■ WHAT IS REQUIRED ■
Only the lines below, from the one with "You are a GUI" through the one with "This screenshot has width=909, height=1006.", are to be written out, exactly.

■ LISTED RECORDS ■
•••

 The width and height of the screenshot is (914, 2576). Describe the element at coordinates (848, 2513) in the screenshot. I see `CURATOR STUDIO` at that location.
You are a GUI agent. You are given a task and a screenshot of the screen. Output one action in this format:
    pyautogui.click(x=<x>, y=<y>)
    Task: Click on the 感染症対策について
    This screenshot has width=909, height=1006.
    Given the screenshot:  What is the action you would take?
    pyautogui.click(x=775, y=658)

•••

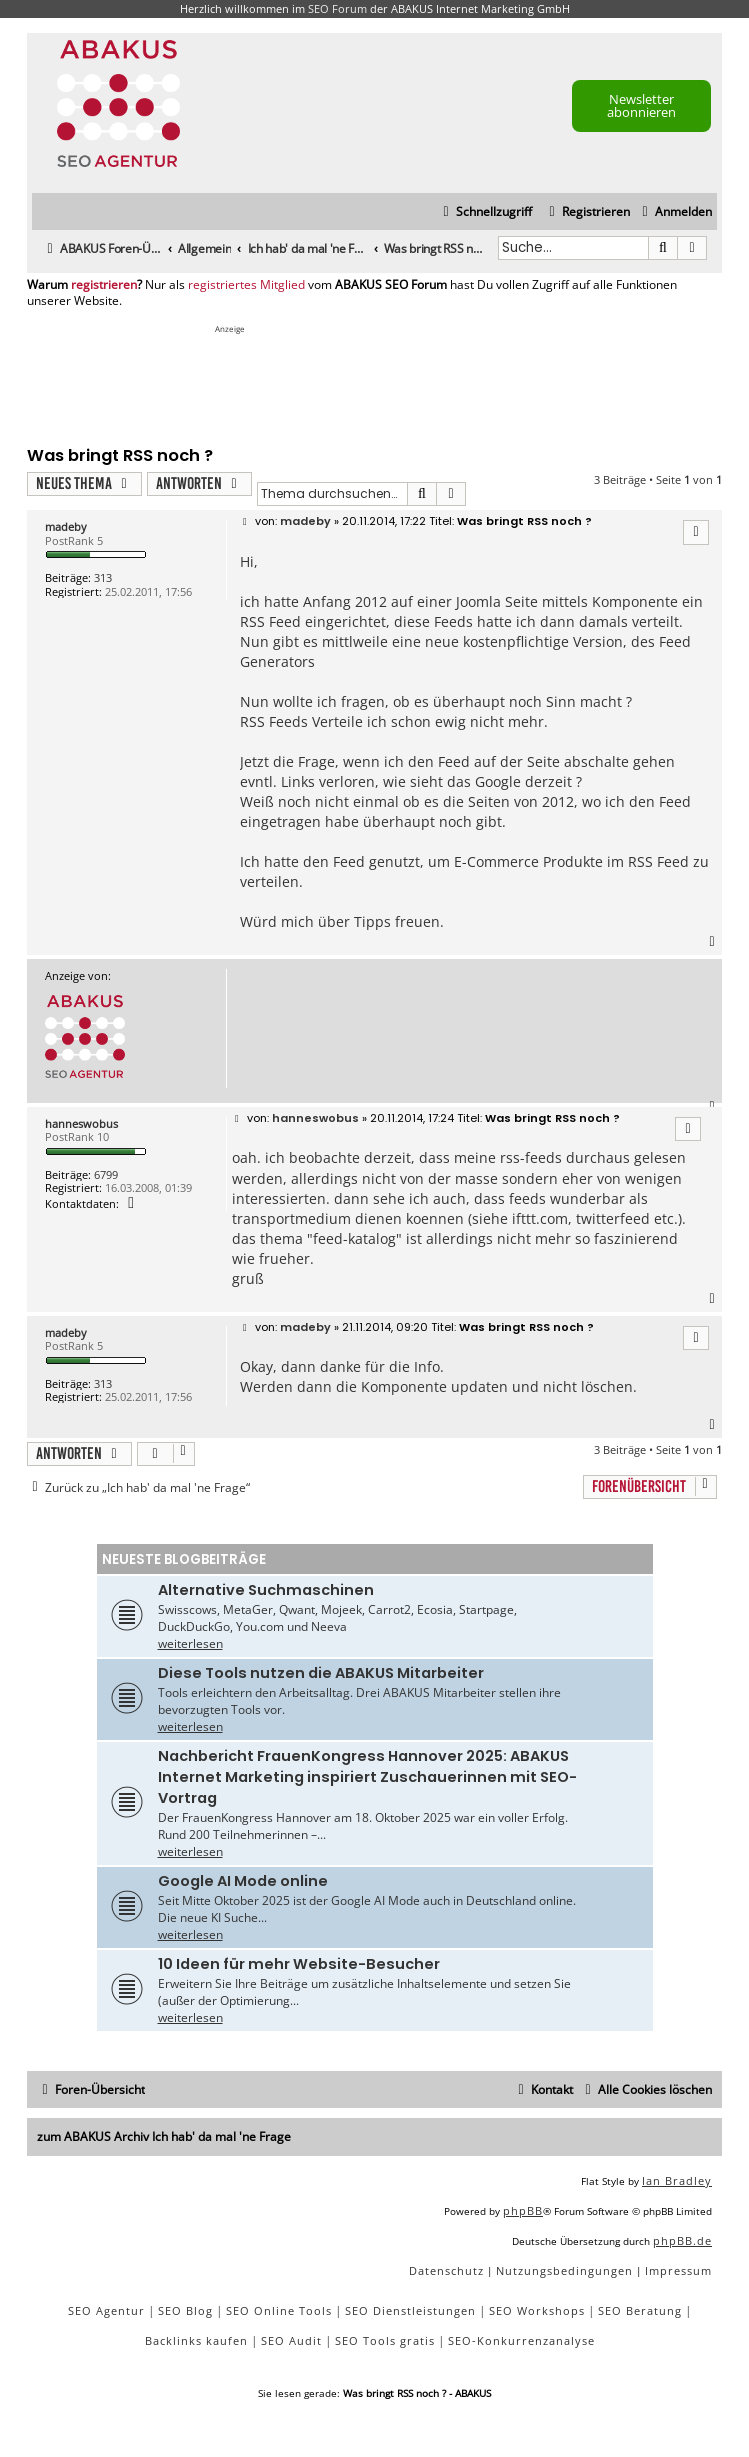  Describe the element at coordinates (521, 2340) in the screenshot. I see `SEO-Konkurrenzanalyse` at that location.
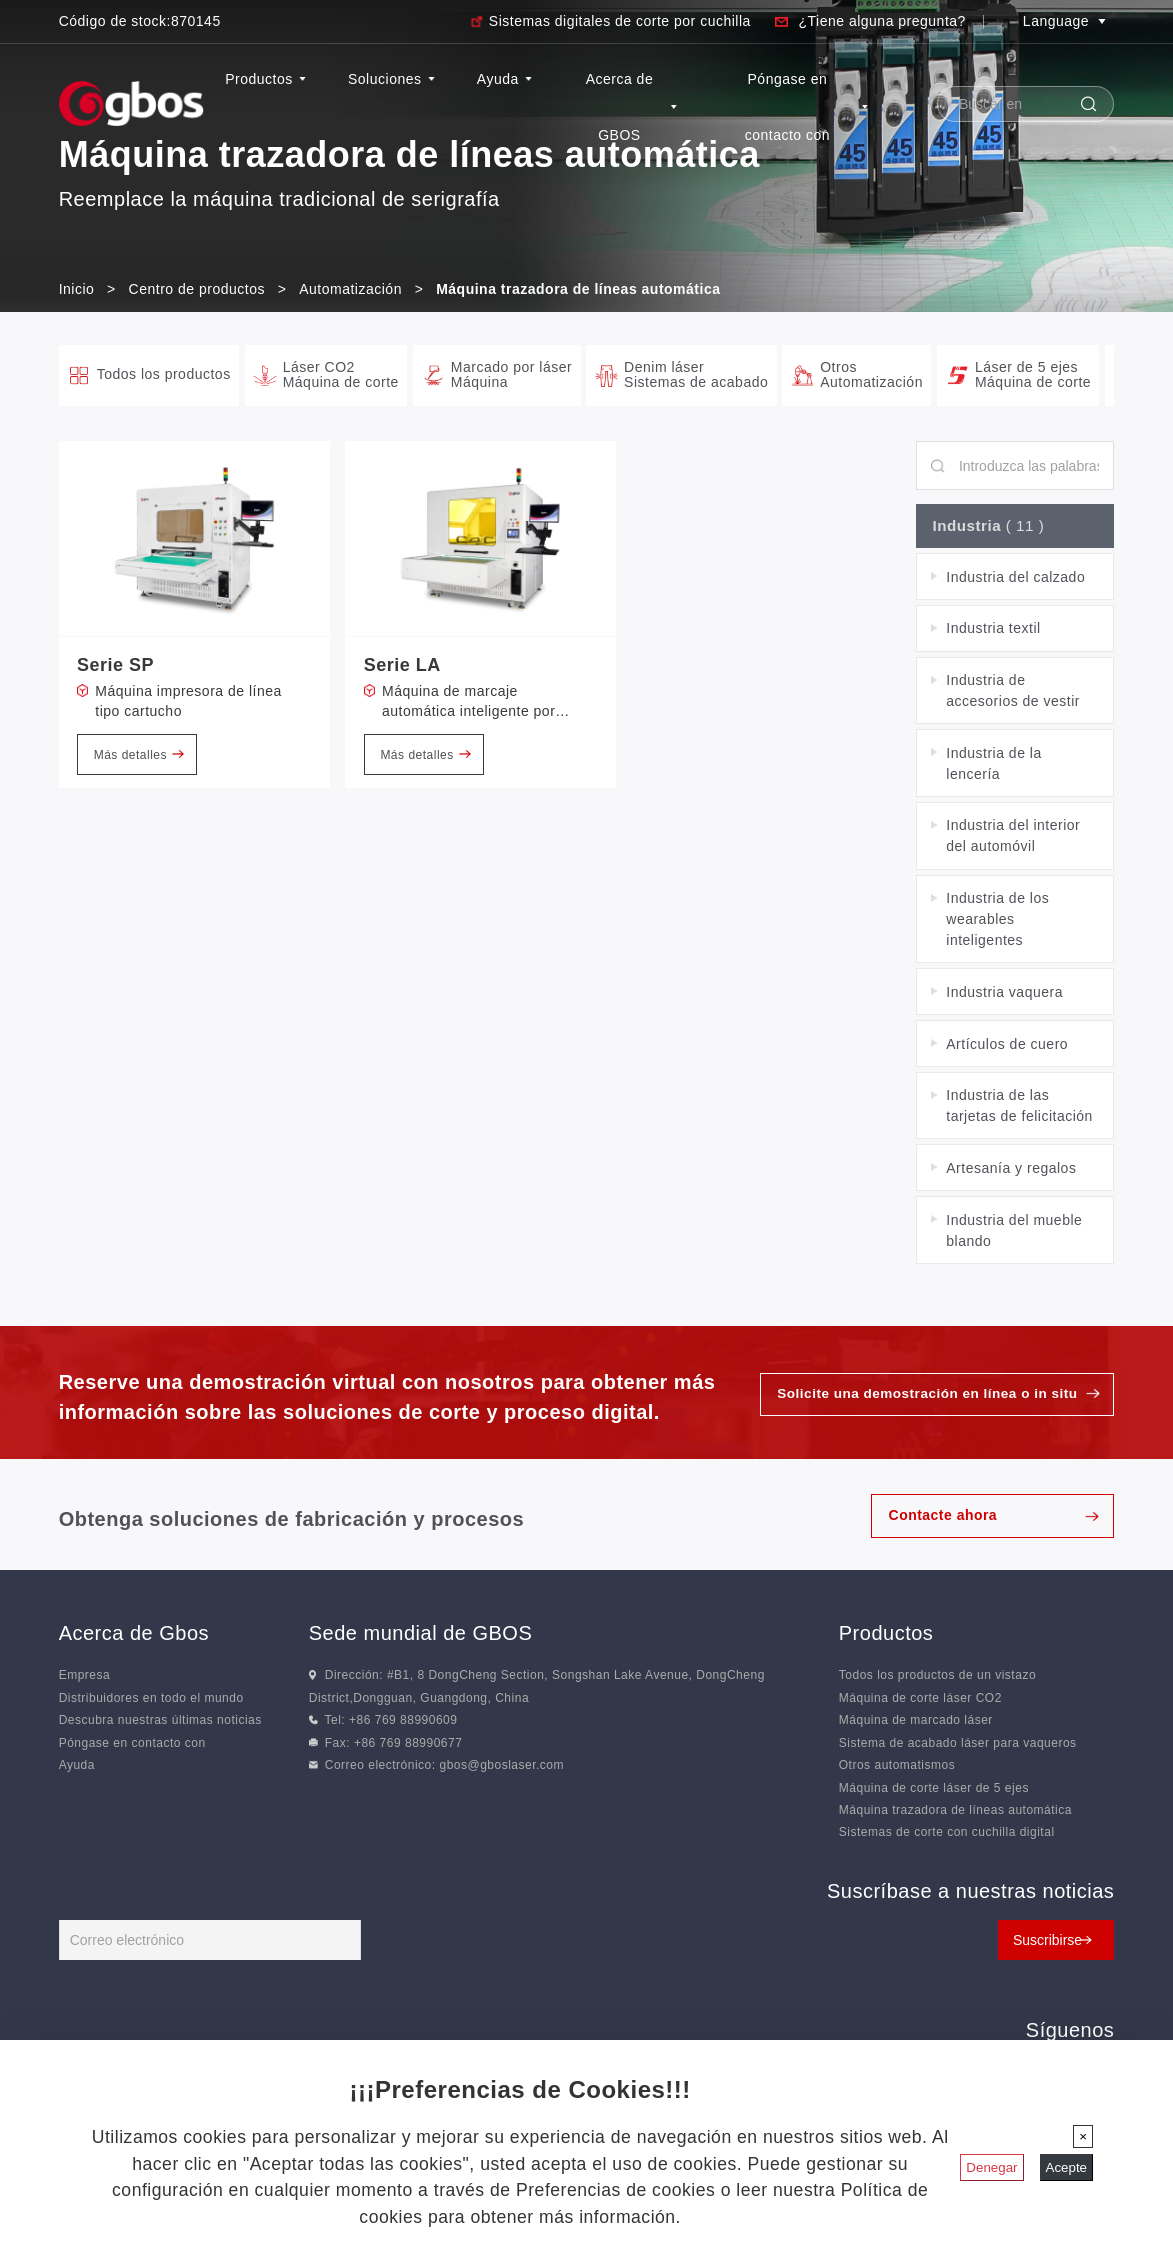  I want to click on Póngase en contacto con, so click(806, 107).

•••

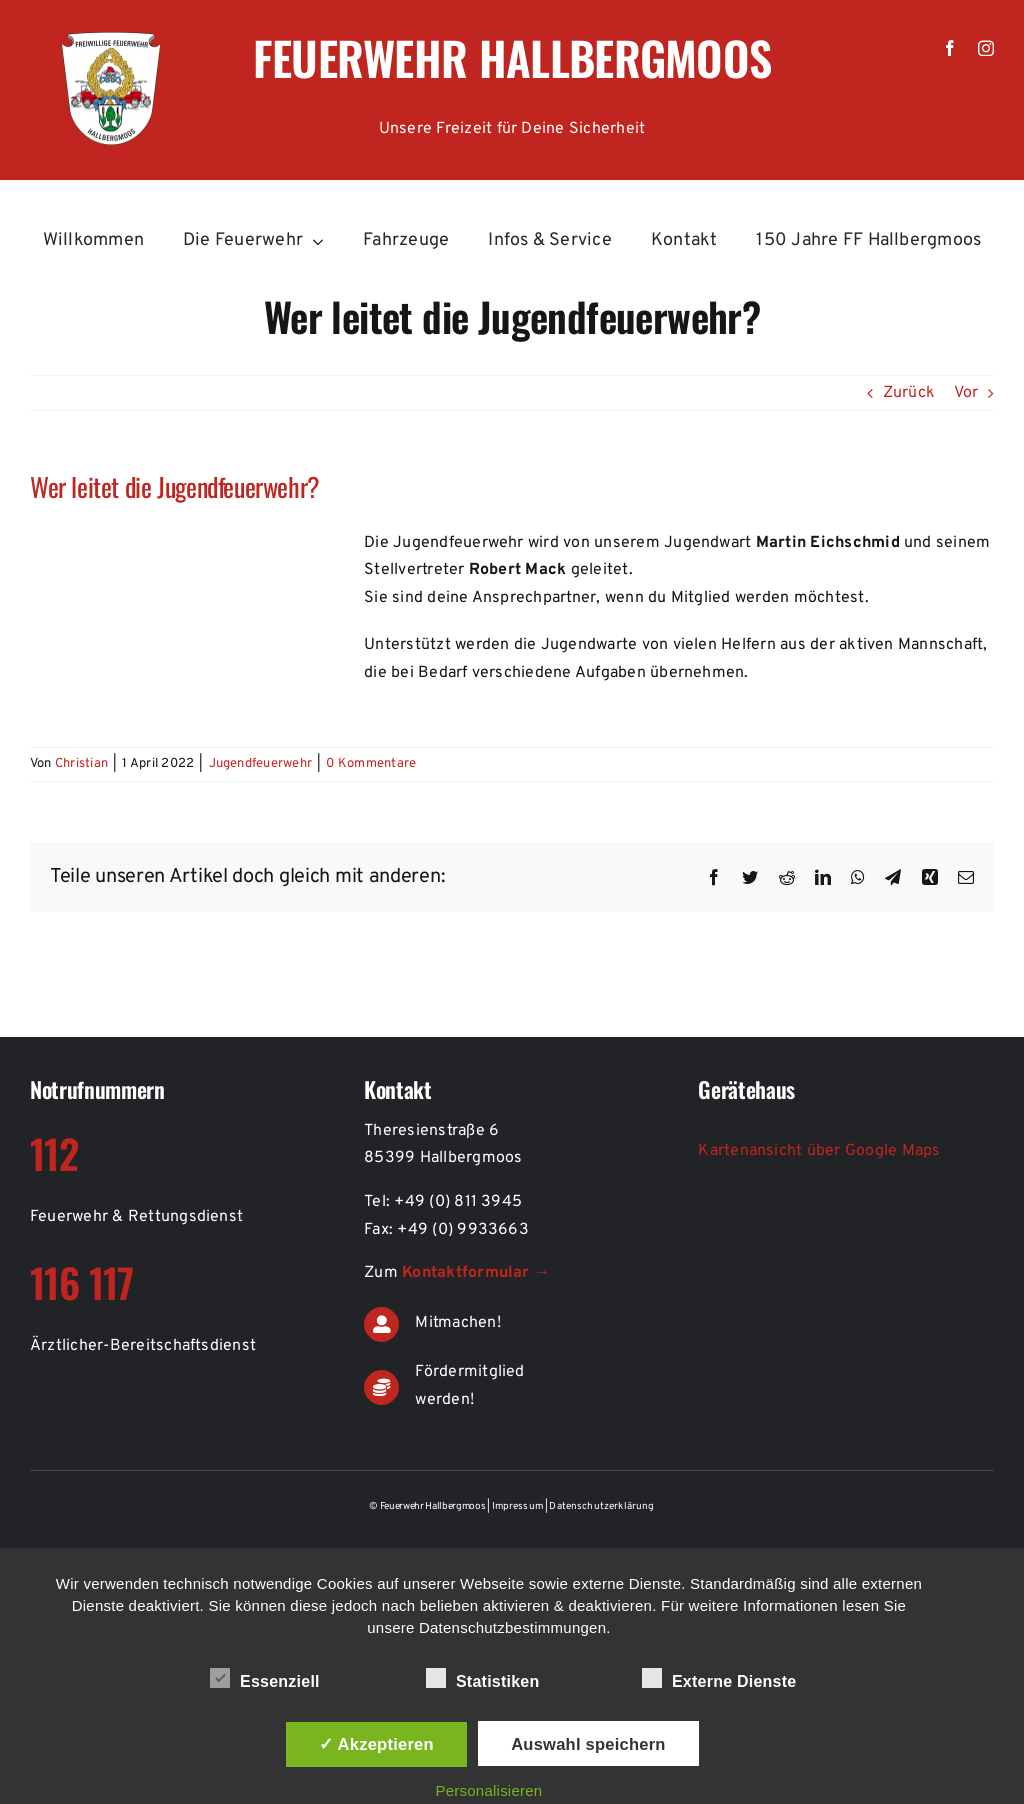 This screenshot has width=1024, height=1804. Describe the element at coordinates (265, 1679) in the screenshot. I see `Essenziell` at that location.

•••

■ TASK ANSWER ■
You are a GUI agent. You are given a task and a screenshot of the screen. Output one action in this format:
    pyautogui.click(x=<x>, y=<y>)
    Task: Click on the 感染症対策について
    This screenshot has width=909, height=1006.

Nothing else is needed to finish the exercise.